A chilled, creamy drink made of eggs, sugar, and a wine or

spirit. Brandy and sherry flips are two of the better known

kinds.

A flip is a class of mixed drinks. According to the Oxford English Dictionary, the term was first used in 1695 to describe a mixture of beer, rum, and sugar, heated with a red-hot iron ("Thus we live at sea; eat biscuit, and drink flip"). The iron would cause the drink to froth up, and it is from this frothing (or "flipping") that the name was born. Over time, the proportion of eggs and sugar would increase, the beer would gradually be left out, and the drink would cease to be served hot.

The first bar guide to feature a flip (and to add eggs to the list of ingredients) was Jerry Thomas's 1862 masterpiece How to Mix Drinks; or, The Bon-Vivant's Companion.

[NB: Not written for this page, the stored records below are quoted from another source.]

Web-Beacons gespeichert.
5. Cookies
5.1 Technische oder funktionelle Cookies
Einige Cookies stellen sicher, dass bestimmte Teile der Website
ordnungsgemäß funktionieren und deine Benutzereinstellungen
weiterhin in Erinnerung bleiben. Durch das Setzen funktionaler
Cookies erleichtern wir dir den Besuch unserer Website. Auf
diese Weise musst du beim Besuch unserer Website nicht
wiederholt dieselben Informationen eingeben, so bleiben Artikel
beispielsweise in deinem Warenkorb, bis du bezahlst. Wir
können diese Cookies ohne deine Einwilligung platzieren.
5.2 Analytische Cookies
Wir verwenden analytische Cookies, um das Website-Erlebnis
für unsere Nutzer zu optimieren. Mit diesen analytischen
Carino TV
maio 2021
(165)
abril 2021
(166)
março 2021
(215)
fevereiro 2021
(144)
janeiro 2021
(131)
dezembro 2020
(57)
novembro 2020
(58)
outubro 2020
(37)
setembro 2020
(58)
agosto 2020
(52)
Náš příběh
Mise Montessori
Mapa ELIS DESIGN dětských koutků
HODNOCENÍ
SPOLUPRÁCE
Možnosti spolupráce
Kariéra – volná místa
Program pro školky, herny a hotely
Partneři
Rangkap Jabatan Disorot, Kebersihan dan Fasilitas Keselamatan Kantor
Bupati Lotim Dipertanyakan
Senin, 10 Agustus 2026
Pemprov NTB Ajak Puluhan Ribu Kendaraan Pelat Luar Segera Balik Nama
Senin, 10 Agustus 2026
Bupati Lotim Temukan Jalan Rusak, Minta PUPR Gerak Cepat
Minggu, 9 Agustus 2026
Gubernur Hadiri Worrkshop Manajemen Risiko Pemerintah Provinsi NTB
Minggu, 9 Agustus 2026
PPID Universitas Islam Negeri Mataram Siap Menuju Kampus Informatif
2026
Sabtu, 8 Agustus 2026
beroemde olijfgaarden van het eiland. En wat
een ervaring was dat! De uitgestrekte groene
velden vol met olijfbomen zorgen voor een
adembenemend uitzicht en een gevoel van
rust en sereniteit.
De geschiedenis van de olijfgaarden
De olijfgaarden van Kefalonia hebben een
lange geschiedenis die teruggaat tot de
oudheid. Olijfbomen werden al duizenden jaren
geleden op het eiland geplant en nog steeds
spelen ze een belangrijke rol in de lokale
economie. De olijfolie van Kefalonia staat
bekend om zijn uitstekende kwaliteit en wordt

In this work, Thomas declares that, "The essential in flips of all sorts is to produce the smoothness by repeated pouring back and forward between two vessels and beating up the eggs well in the first instance the sweetening and spices according to taste."[1]

As time went on, the distinction between egg nog (a spirit, egg, cream, sugar, and spice) and a flip (a spirit, egg, sugar, spice, but no cream) was gradually codified in America's bar guides. In recent decades, bar guides have begun to indicate the presence of cream in a flip as optional.